The Lagos State Government, Wednesday, bowed to pressure from students and reviewed downwards the school fees at the Lagos State University by 34 – 60 per cent.
Following a meeting between Babatunde Fashola, the state governor, and representatives of the university’s Students’ Union; the ad-hoc committee set up by the State Executive Council decided to reduce the fees.
“Government agrees that with the subsidised tuition fees and appropriate moderation of the incidental fees, a reduction ranging from 34% to 60% is possible across the different faculties and courses,” the report of the committee stated.
“Government has therefore approved the reductions and, in accordance with the Law setting up the University, forwarded its approval to the University Governing Council for consideration and implementation.
“Pursuant to its statutory mandate, the University Governing Council will issue details of what is now payable by students in each Department and deal with all other management matters of the University. All individuals and groups within the community are advised to relate to the University Council accordingly.
“Notwithstanding the approval of reduced fees for students in the State University, Government will retain and continue with its enhanced scholarship and bursary provisions. The Research Fund sponsored by Government will also be maintained to foster a culture of research and innovation in the University,” it added.
STUDENTS ‘UNHAPPY’ WITH REPORT
The students have, however, said that they were unhappy with the government’s resolutions.
The school fees at the institution ranges from N198,000 to about N300,000.
Nurudeen Yusuf, President of LASU’s Student Union Government, told PREMIUM TIMES that the state government “is playing jokers with us.”
“They should come out and tell us how much we should pay now and not giving us the percentage to calculate. When they increased the school fees, did they use percentage?”
Mr. Yusuf said that the students would hold a press conference on Thursday to state their position on the committee’s resolutions.
Wednesday’s resolutions by the ad-hoc committee followed the students’ letter to the governor dated April 24, 2014, which detailed their complaints on fees payable by new students of the University.
Hundreds of students had stormed Mr. Fashola’s office last Thursday in protest of the hike in their school fees.
On Tuesday, last week, following the students’ protests along the Lagos-Abeokuta expressway, armed police officers allegedly fired ‘lived bullets’ at them and arrested eight of the students.
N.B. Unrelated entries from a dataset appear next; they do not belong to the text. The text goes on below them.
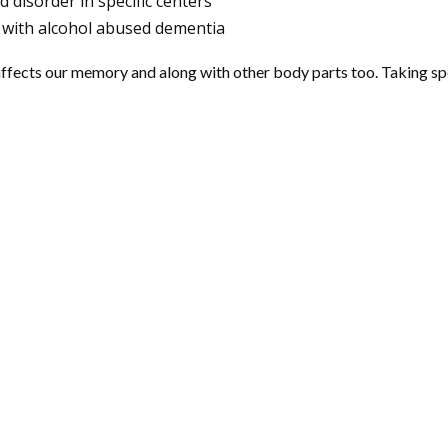
d disorder in specific centers
 with alcohol abused dementia
affects our memory and along with other body parts too. Taking speci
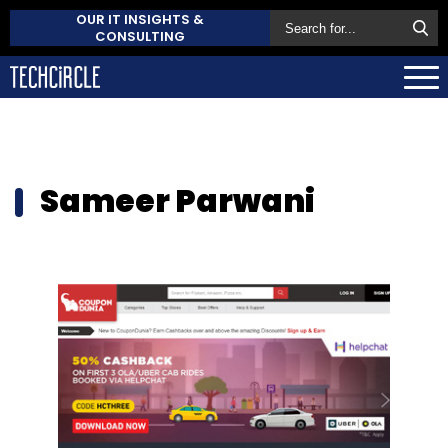
OUR IT INSIGHTS &
CONSULTING
Sameer Parwani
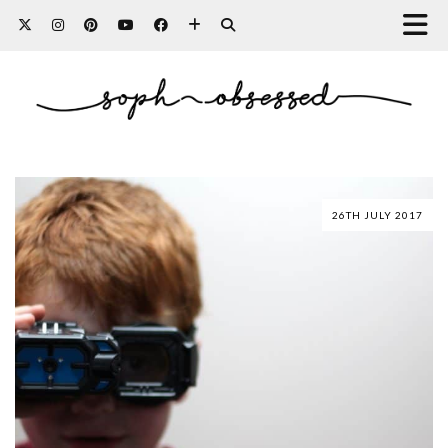
26TH JULY 2017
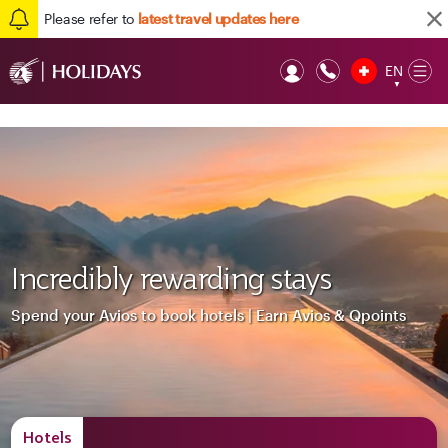
Please refer to
latest travel updates here
EN
Op
▼
Mob
Incredibly rewarding stays
Spend your Avios to book hotels | Earn Avios & Qpoints
Hotels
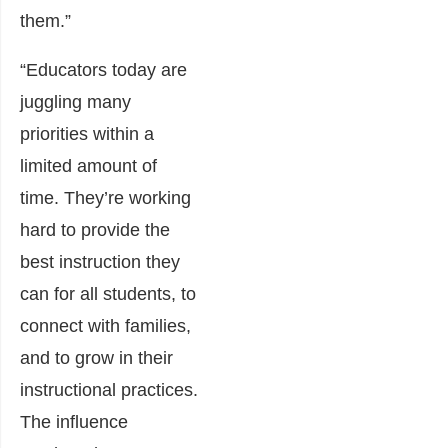
them.”
“Educators today are
juggling many
priorities within a
limited amount of
time. They’re working
hard to provide the
best instruction they
can for all students, to
connect with families,
and to grow in their
instructional practices.
The influence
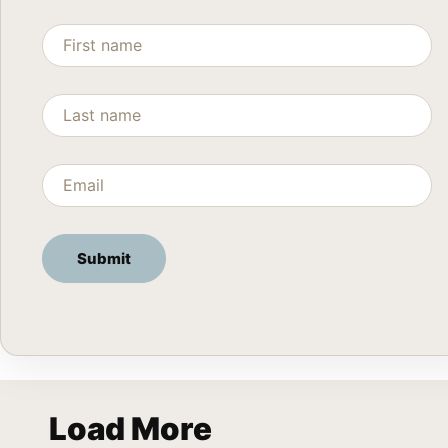
Load More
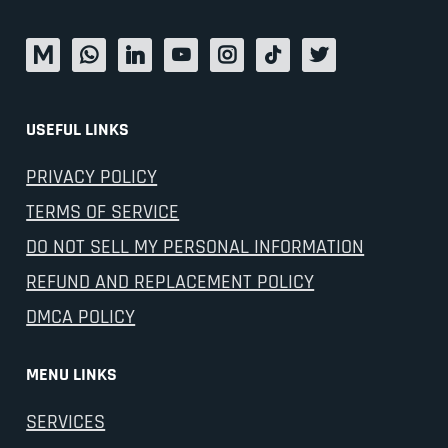
USEFUL LINKS
PRIVACY POLICY
TERMS OF SERVICE
DO NOT SELL MY PERSONAL INFORMATION
REFUND AND REPLACEMENT POLICY
DMCA POLICY
MENU LINKS
SERVICES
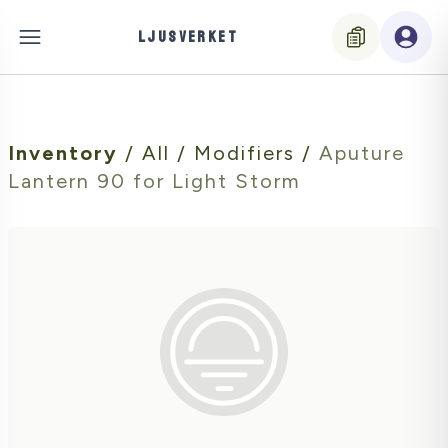
LJUSVERKET
Inventory
/
All
/
Modifiers
/
Aputure
Lantern 90 for Light Storm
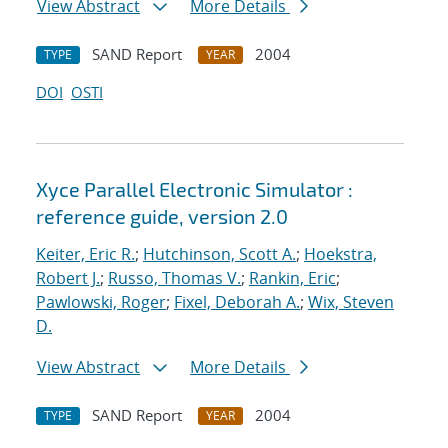
View Abstract
More Details
SAND Report
2004
TYPE
YEAR
DOI
OSTI
Xyce Parallel Electronic Simulator :
reference guide, version 2.0
Keiter, Eric R.
;
Hutchinson, Scott A.
;
Hoekstra,
Robert J.
;
Russo, Thomas V.
;
Rankin, Eric
;
Pawlowski, Roger
;
Fixel, Deborah A.
;
Wix, Steven
D.
View Abstract
More Details
SAND Report
2004
TYPE
YEAR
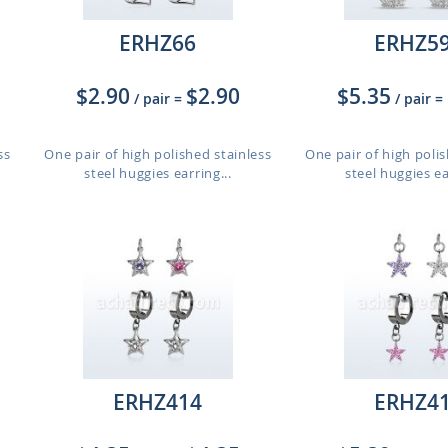
ERHZ66
ERHZ5
$2.90
$2.90
$5.35
/ pair
=
/ pair
=
ss
One pair of high polished stainless
One pair of high polis
steel huggies earring...
steel huggies ea
ERHZ414
ERHZ4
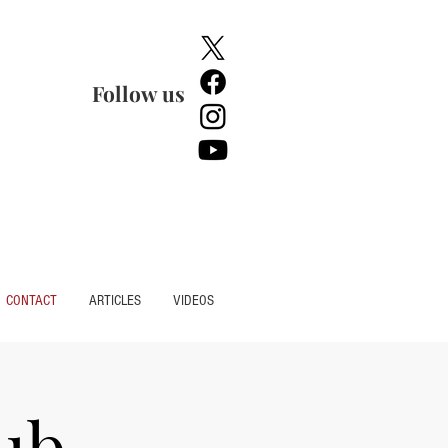
Follow us
CONTACT
ARTICLES
VIDEOS
ub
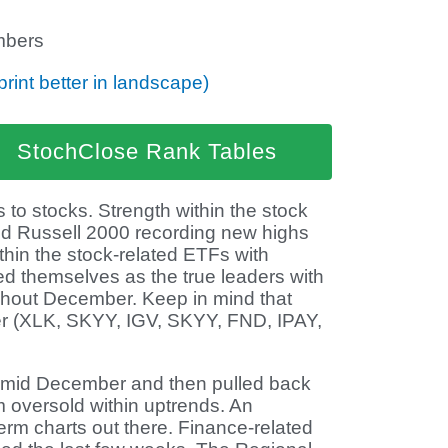
bers
print better in landscape)
StochClose Rank Tables
 to stocks. Strength within the stock
d Russell 2000 recording new highs
thin the stock-related ETFs with
d themselves as the true leaders with
ghout December. Keep in mind that
r (XLK, SKYY, IGV, SKYY, FND, IPAY,
 mid December and then pulled back
 oversold within uptrends. An
term charts out there. Finance-related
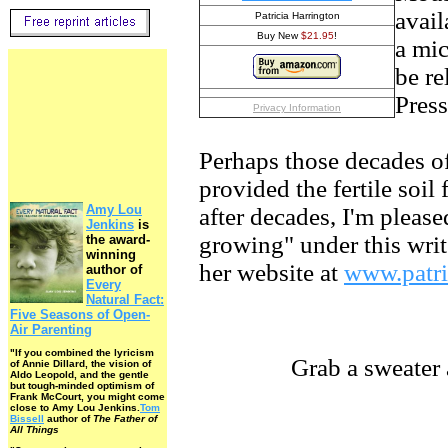
avai
Patricia Harrington
Buy New
$21.95
!
a mi
be re
Press
Privacy Information
Perhaps those decades of
provided the fertile soil
Amy Lou
after decades, I'm please
Jenkins
is
growing" under this write
the award-
winning
her website at
www.patri
author of
Every
Natural Fact:
Five Seasons of Open-
Air Parenting
"If you combined the lyricism
Grab a sweater and 
of Annie Dillard, the vision of
Aldo Leopold, and the gentle
but tough-minded optimism of
Frank McCourt, you might come
close to Amy Lou Jenkins.
Tom
Bissell
author of
The Father of
All Things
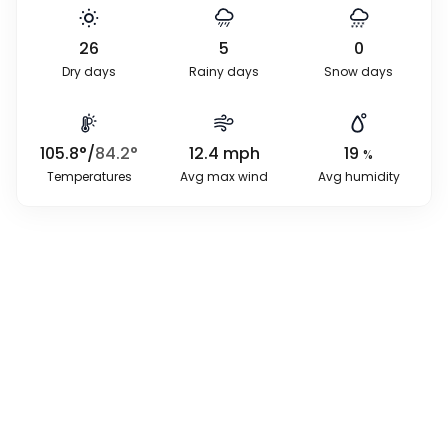
26
5
0
Dry days
Rainy days
Snow days
105.8
°
/
84.2
°
12.4
mph
19
%
Temperatures
Avg max wind
Avg humidity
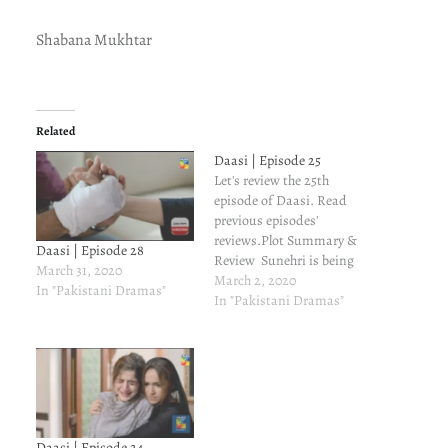
Shabana Mukhtar
Related
Daasi | Episode 25
Let's review the 25th
episode of Daasi. Read
previous episodes'
reviews.Plot Summary &
Daasi | Episode 28
Review Sunehri is being
March 31, 2020
forced to marry
March 2, 2020
In "Pakistani Dramas"
Shahabuddin while Aahil
In "Pakistani Dramas"
agrees to marry Irma.But
wait. There is luck at play.
Aahil calls Sunehri while
Shahabuddin is
threatening her. Aahil
drives like a mad man and
reaches just in…
Daasi | Episode 24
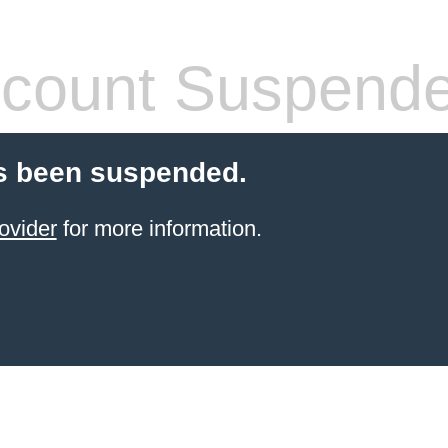
count Suspend
s been suspended.
ovider
for more information.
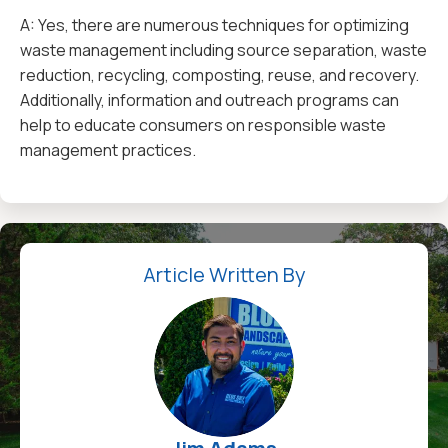
A: Yes, there are numerous techniques for optimizing
waste management including source separation, waste
reduction, recycling, composting, reuse, and recovery.
Additionally, information and outreach programs can
help to educate consumers on responsible waste
management practices.
Article Written By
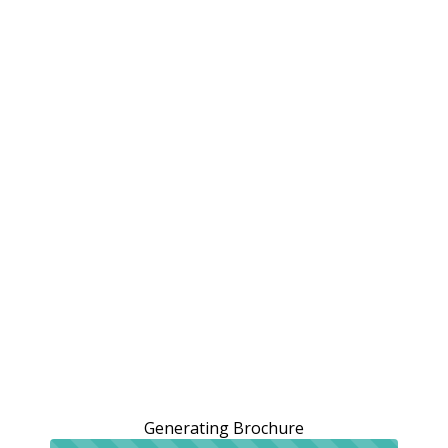
Generating Brochure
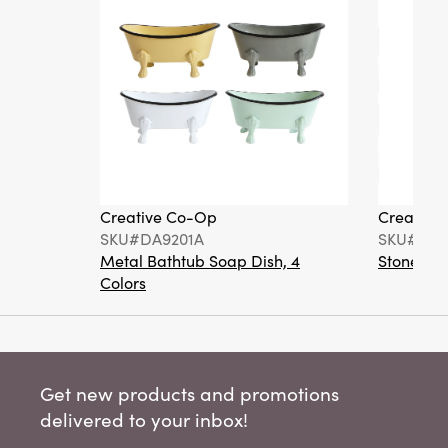
Creative Co-Op
Creative
SKU#DA9201A
SKU#DA6
Metal Bathtub Soap Dish, 4
Stoneware
Colors
Get new products and promotions
delivered to your inbox!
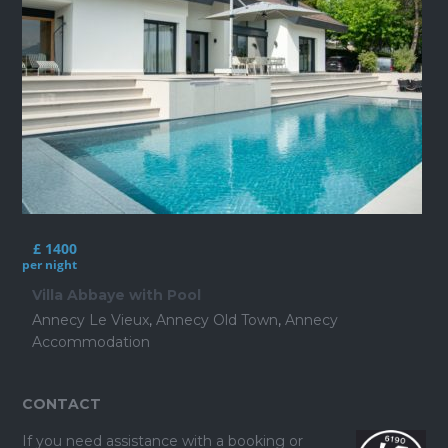
£ 1400
per night
Villa Abbaye with Pool
Annecy Le Vieux
,
Annecy Old Town
,
Annecy
Accommodation
CONTACT
If you need assistance with a booking or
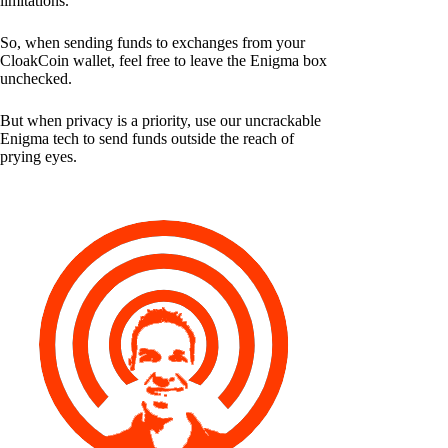
limitations.
So, when sending funds to exchanges from your
CloakCoin wallet, feel free to leave the Enigma box
unchecked.
But when privacy is a priority, use our uncrackable
Enigma tech to send funds outside the reach of
prying eyes.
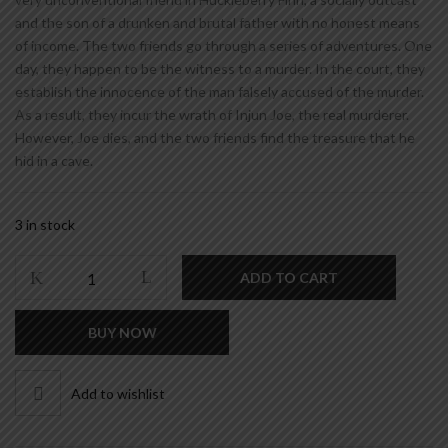
and the son of a drunken and brutal father with no honest means
of income. The two friends go through a series of adventures. One
day, they happen to be the witness to a murder. In the court, they
establish the innocence of the man falsely accused of the murder.
As a result, they incur the wrath of Injun Joe, the real murderer.
However, Joe dies, and the two friends find the treasure that he
hid in a cave.
3 in stock
THE
ADD TO CART
ADVENTURES
OF
BUY NOW
TOM
SAWYER
quantity
Add to wishlist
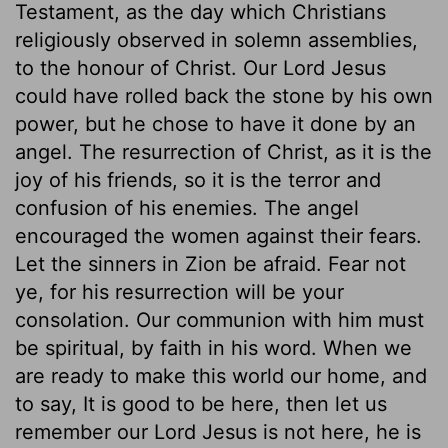
Testament, as the day which Christians
religiously observed in solemn assemblies,
to the honour of Christ. Our Lord Jesus
could have rolled back the stone by his own
power, but he chose to have it done by an
angel. The resurrection of Christ, as it is the
joy of his friends, so it is the terror and
confusion of his enemies. The angel
encouraged the women against their fears.
Let the sinners in Zion be afraid. Fear not
ye, for his resurrection will be your
consolation. Our communion with him must
be spiritual, by faith in his word. When we
are ready to make this world our home, and
to say, It is good to be here, then let us
remember our Lord Jesus is not here, he is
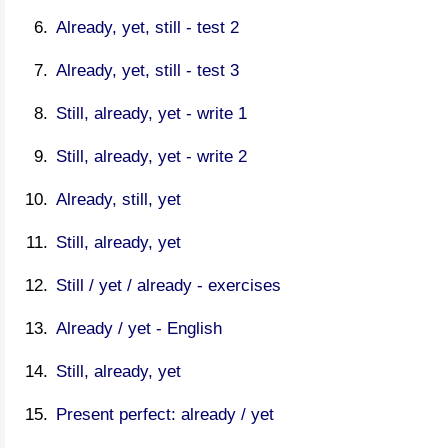
Already, yet, still - test 2
Already, yet, still - test 3
Still, already, yet - write 1
Still, already, yet - write 2
Already, still, yet
Still, already, yet
Still / yet / already - exercises
Already / yet - English
Still, already, yet
Present perfect: already / yet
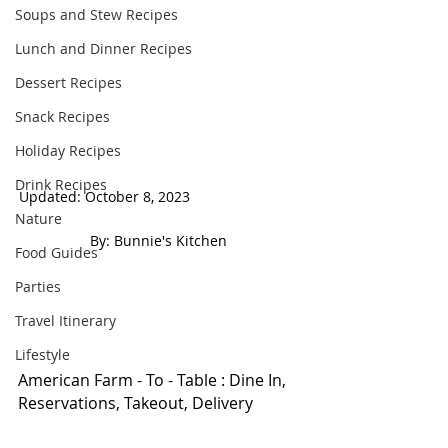
Soups and Stew Recipes
Lunch and Dinner Recipes
Dessert Recipes
Snack Recipes
Holiday Recipes
Drink Recipes
Updated: October 8, 2023                            
Nature
 By: Bunnie's Kitchen  
Food Guides
Parties
Travel Itinerary
Lifestyle
American Farm - To - Table : Dine In, 
Reservations, Takeout, Delivery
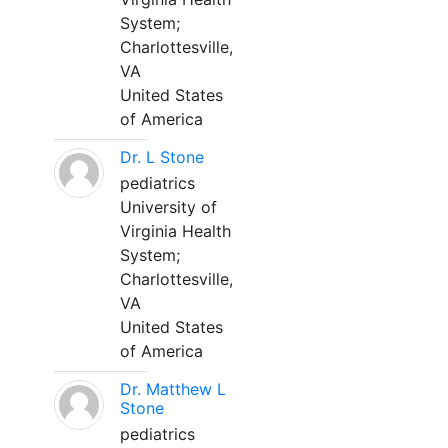
System;
Charlottesville,
VA
United States
of America
Dr. L Stone
pediatrics
University of
Virginia Health
System;
Charlottesville,
VA
United States
of America
Dr. Matthew L
Stone
pediatrics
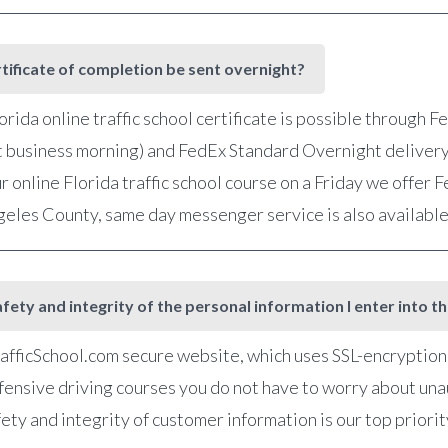
rtificate of completion be sent overnight?
orida online traffic school certificate is possible through 
t business morning) and FedEx Standard Overnight delivery
r online Florida traffic school course on a Friday we offer
ngeles County, same day messenger service is also availabl
fety and integrity of the personal information I enter into t
fficSchool.com secure website, which uses SSL-encryption, 
defensive driving courses you do not have to worry about una
ety and integrity of customer information is our top priorit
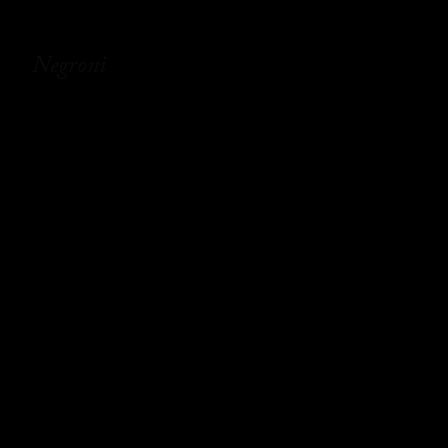
Negroni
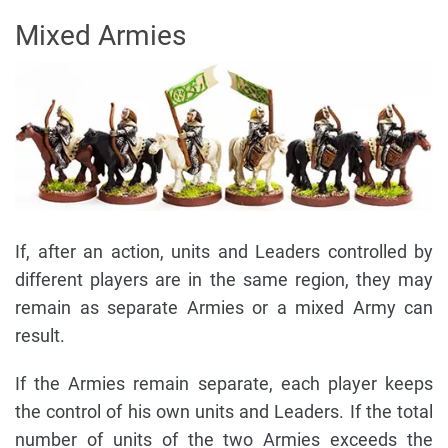
Mixed Armies
If, after an action, units and Leaders controlled by
different players are in the same region, they may
remain as separate Armies or a mixed Army can
result.
If the Armies remain separate, each player keeps
the control of his own units and Leaders. If the total
number of units of the two Armies exceeds the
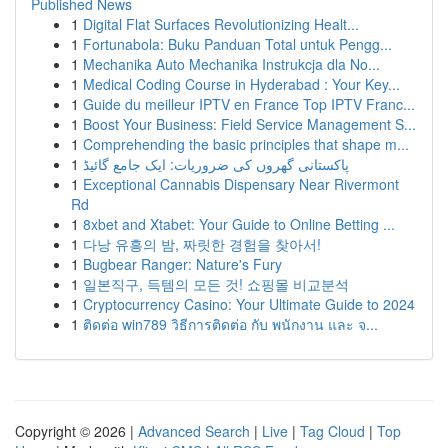
Published News
1
Digital Flat Surfaces Revolutionizing Healt...
1
Fortunabola: Buku Panduan Total untuk Pengg...
1
Mechanika Auto Mechanika Instrukcja dla No...
1
Medical Coding Course in Hyderabad : Your Key...
1
Guide du meilleur IPTV en France Top IPTV Franc...
1
Boost Your Business: Field Service Management S...
1
Comprehending the basic principles that shape m...
1
پاکستانی گھروں کی ضروریات: ایک جامع گائیڈ
1
Exceptional Cannabis Dispensary Near Rivermont
Rd
1
8xbet and Xtabet: Your Guide to Online Betting ...
1
다낭 유흥의 밤, 짜릿한 경험을 찾아서!
1
Bugbear Ranger: Nature's Fury
1
일본직구, 득템의 모든 것! 쇼핑몰 비교분석
1
Cryptocurrency Casino: Your Ultimate Guide to 2024
1
ติดต่อ win789 วิธีการติดต่อ กับ พนักงาน และ จ...
Copyright © 2026 |
Advanced Search
|
Live
|
Tag Cloud
|
Top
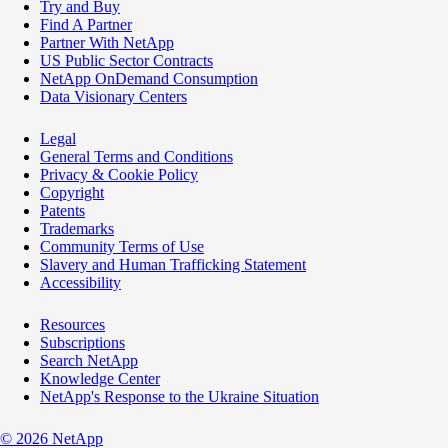
Try and Buy
Find A Partner
Partner With NetApp
US Public Sector Contracts
NetApp OnDemand Consumption
Data Visionary Centers
Legal
General Terms and Conditions
Privacy & Cookie Policy
Copyright
Patents
Trademarks
Community Terms of Use
Slavery and Human Trafficking Statement
Accessibility
Resources
Subscriptions
Search NetApp
Knowledge Center
NetApp's Response to the Ukraine Situation
©
2026
NetApp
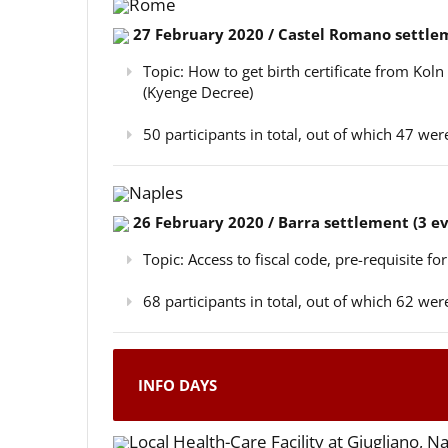
Rome
27 February 2020 / Castel Romano settlem
Topic: How to get birth certificate from Kol
(Kyenge Decree)
50 participants in total, out of which 47 w
Naples
26 February 2020 / Barra settlement (3 e
Topic: Access to fiscal code, pre-requisite for
68 participants in total, out of which 62 w
INFO DAYS
Local Health-Care Facility at Giugliano, N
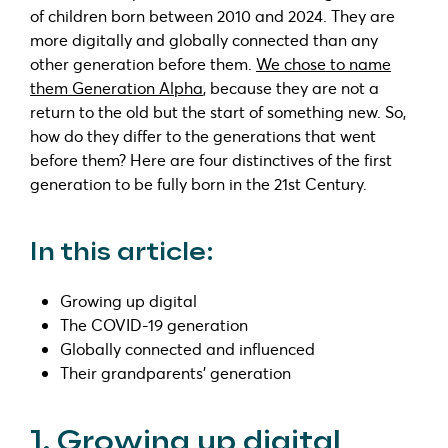
of children born between 2010 and 2024. They are
more digitally and globally connected than any
other generation before them.
We chose to name
them Generation Alpha
, because they are not a
return to the old but the start of something new. So,
how do they differ to the generations that went
before them? Here are four distinctives of the first
generation to be fully born in the 21st Century.
In this article:
Growing up digital
The COVID-19 generation
Globally connected and influenced
Their grandparents’ generation
1. Growing up digital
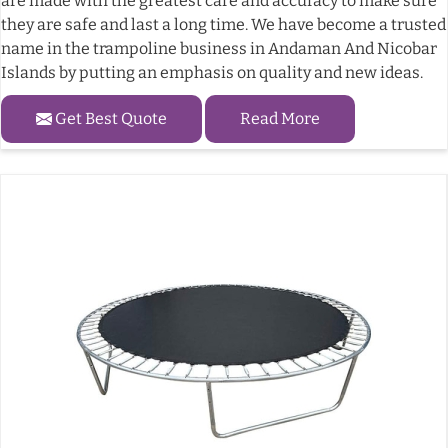
are made with the greatest care and accuracy to make sure
they are safe and last a long time. We have become a trusted
name in the trampoline business in Andaman And Nicobar
Islands by putting an emphasis on quality and new ideas.
Get Best Quote
Read More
On Tuesday, armed police officers chased and shot tear gas canisters at the students who were returning to the governor’s office for another round of protests.
PREMIUM TIMES learnt that the arrested students, who had been arraigned before an Ikeja Magistrate Court for breach of public peace, were freed on Wednesday.
In their resolution, the ad-hoc committee noted that while the government recognizes the right of individuals and groups to associate freely and protest, that these rights do not suspend the criminal laws.
“Neither can they justify actions that show disrespect for or trample upon the freedom and rights of other members of the society,” the committee stated.
“Deriving from the foregoing, damage to property, blockage of highways or other acts of public nuisance are punishable offences under the Criminal Law of Lagos State and cannot be justified or excused under the guise of public protests, otherwise society itself will be at risk of perpetual disturbance by sundry interest groups.
“Indeed, one of the primary responsibilities of Government is the maintenance of law and order and, in the public interest, Lagos State Government remains fully committed to this objective,” it added.
The committee also noted that while LASU’s budget for recurrent and capital expenditure for 2014 was about N10 billion, fees from the students amounted to only 10 per cent of the amount.
The state government subsidizes the remaining 90 percent by the provision of scholarships, bursaries and research grants.
“Despite the foregoing, the Ad Hoc Committee has recommended and Government has accepted that the fees and charges payable by students for incidental services and materials are amenable to a downward review for two main reasons:
(i) some of the fee components have been applied to students across all levels when in fact they can be justifiably limited to students at a particular level only;
(ii) some of the charges included can still be reduced on compassionate grounds,” the committee added.